Engineers at the Jet Propulsion Laboratory in Pasadena, Calif., decided to forego a course-correction rocket firing late Saturday but left open the option for a final trajectory tweak Sunday eight hours before atmospheric entry.

"This is a very exciting day," said Douglas McCuistion, director of NASA's Mars exploration program. "The atmosphere here at JPL is electric. ... The big event is coming tomorrow. It's really just a beehive of activity adding to the excitement and enthusiasm around here."

But Phoenix scientist Peter Smith said Saturday he is a little nervous about the landing due late the following day.

"There's a lot of uncertainties left. ... Mars is always there to throw those uncertainties at us," added McCuistion of what NASA calls "the scariest seven minutes of the mission" -- the period of hyper-deceleration and descent onto the Red Planet.

An earlier trajectory correction was scrubbed Saturday because "Phoenix is so well on course for its Sunday-evening landing on an arctic Martian plain that the team decided it was not necessary," the U.S. space agency's Jet Propulsion Laboratory (JPL) in Pasadena, California, which controls the mission, said on its website.

Phoenix will enter the Martian atmosphere at around 2331 GMT Sunday at about 21,000 kilometers (13,000 miles) per hour and rely on its thermal shield, then a parachute followed by a bank of pulse thrusters, to slow down to a mere eight kph (five mph) ahead of touchdown on the circumpolar region known as Vastitas Borealis -- akin to northern Canada in Earth's latitude.

Phoenix will become the first spacecraft to land on the Martian arctic surface, digging into the polar ice in a new three-month mission searching for signs of life.

But with the nearly five decades of Mars exploration fraught with failures -- about half of the three dozen tries have crashed, disappeared or missed the planet altogether -- there is little room for error.

"This is not a trip to grandma's house. Putting a spacecraft safely on Mars is hard and risky," Ed Weiler of NASA's Science Mission Directorate said this past week.

Given the long distance, the JPL will have to wait an agonizing 15 minutes for the radio signal confirming the safe landing to reach Earth.

One minute after Phoenix confirms arrival, its radio will go silent for 20 minutes to save its batteries before deploying its two solar antennas. Its first images will reach Earth only after two hours.
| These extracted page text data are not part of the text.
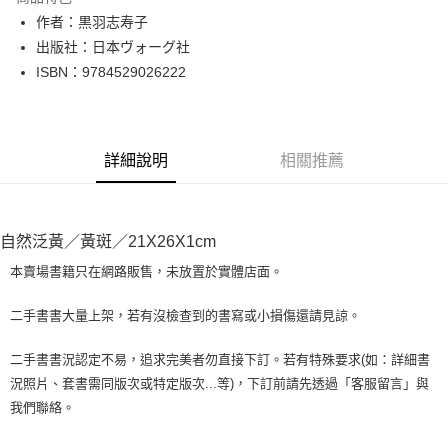
Apple Pay
作者：黒羽志寿子
出版社：日本ヴォーグ社
街口支付
ISBN：9784529026222
悠遊付
Google Pay
詳細說明
相關推薦
全盈+PAY
大哥付你分期
相關說明
自然泛黃／黃斑／21X26X1cm
【大哥付你分期使用說明】
AFTEE先享後付
1.本服務由台灣大哥大提供，台灣大哥大用戶可立即使用無須另外申請。
本賣場書籍只在網路販售，未放置於實體店面。
2.付款方式選擇「大哥付你分期」，訂單成立後會自動跳轉到大哥付的交易
相關說明
流程，驗證手機門號後，選擇欲分期的期數、繳款截止日，確認付款後即完
【關於「AFTEE先享後付」】
二手書書大量上架，若有沒檢查到的書寫或小損傷還請見諒。
成交易。
ATM付款
AFTEE先享後付是「在收到商品之後才付款」的支付方式。 讓您購物簡單
3.實際核准額度、可分期數及費用金額請依後續交易確認頁面所載為準。
便利好安心！
4.訂單成立30分鐘內，如未前往確認交易或遇審核未通過，訂單將自動取
二手書書況認定不易，追求完美者勿直接下訂。若有特殊要求(如：詳細書
１．簡單：不需註冊會員、不需綁卡、不需儲值。
運送方式
消。如遇「轉專審核」未通過狀況，表示未達大哥付你分期系統評分，恕無
況照片、套書需同版次或特定版次...等)，下訂前請先透過「客服留言」與
２．便利：只要手機號碼，簡訊認證，即可結帳。
法說明評估內容。
３．安心：先確認商品／服務後，再付款。
我們聯絡。
全家取貨付款【書籍"本數"8本以上，建議使用中華郵政宅配包
【繳款方式說明】
1.分期款項不併入電信帳單，「大哥付你分期」於每月結算日後寄送繳費提
裹】
【「AFTEE先享後付」結帳流程】
醒簡訊。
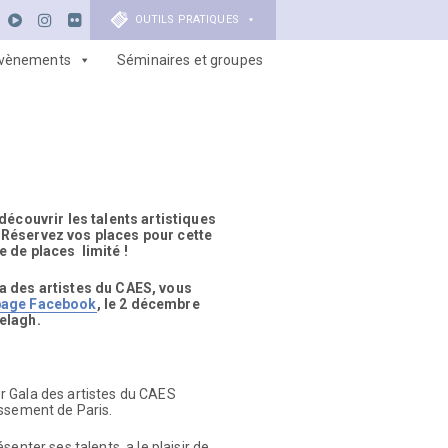
OUTILS PRATIQUES
vènements
Séminaires et groupes
 découvrir les talents artistiques
 Réservez vos places pour cette
e de places limité !
la des artistes du CAES, vous
 page Facebook
, le 2 décembre
nelagh.
er Gala des artistes du CAES
issement de Paris.
enter ses talents, a le plaisir de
The probe will work under harsh conditions with temperatures ranging between minus 73 degrees and minus 33 degrees Celsius (minus 99 to minus 27 degrees Fahrenheit).
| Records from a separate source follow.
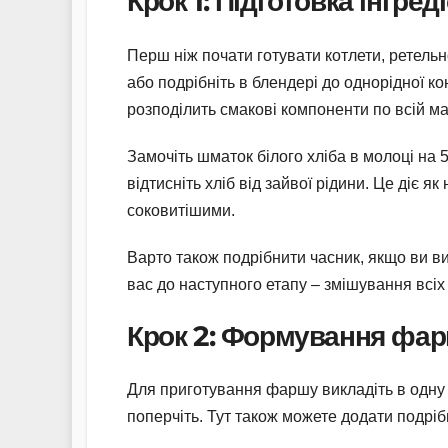
Крок 1: Підготовка інгреді
Перш ніж почати готувати котлети, ретельно
або подрібніть в блендері до однорідної к
розподілить смакові компоненти по всій ма
Замочіть шматок білого хліба в молоці на 
відтисніть хліб від зайвої рідини. Це діє 
соковитішими.
Варто також подрібнити часник, якщо ви вик
вас до наступного етапу – змішування всіх 
Крок 2: Формування фа
Для приготування фаршу викладіть в одну м
поперчіть. Тут також можете додати подріб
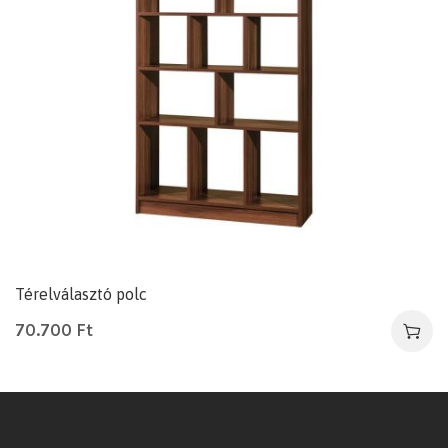
Térelválasztó polc
70.700
Ft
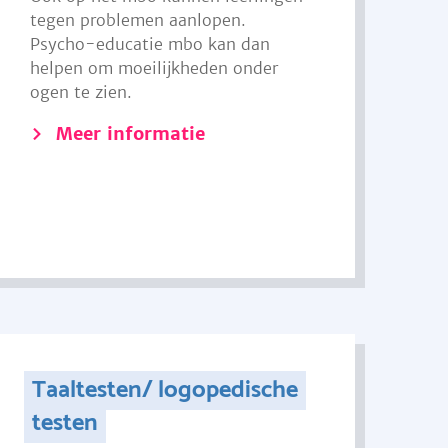
tegen problemen aanlopen.
Psycho-educatie mbo kan dan
helpen om moeilijkheden onder
ogen te zien.
Meer informatie
Taaltesten/ logopedische
testen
NASA wants to assess whether the Martian arctic has ever had conditions favorable to microbial life, Smith said.

Given that Mars' polar region is subject to Earth-like seasonal changes, Smith said, the scientists are looking to see whether there is a point where the region warms and changes into a water-rich soil with life-supporting minerals.

Phoenix is equipped with a camera and a 2.35-meter (7.7-foot) robotic arm that can dig as deep as one meter to find ice and heat up samples to detect carbon and hydrogen molecules, essential elements of life.

With its two solar panels unfurled, Phoenix is five meters wide and 1.52 meters long (16 feet wide and five feet long). It weighs 350 kilograms (772 pounds), including 25 kilograms (55 pounds) of scientific instruments.

A NASA orbiter tracked a Martian dust cloud moving across the landing zone Saturday, but the JPL said it was not expected to pose a hazard to the landing.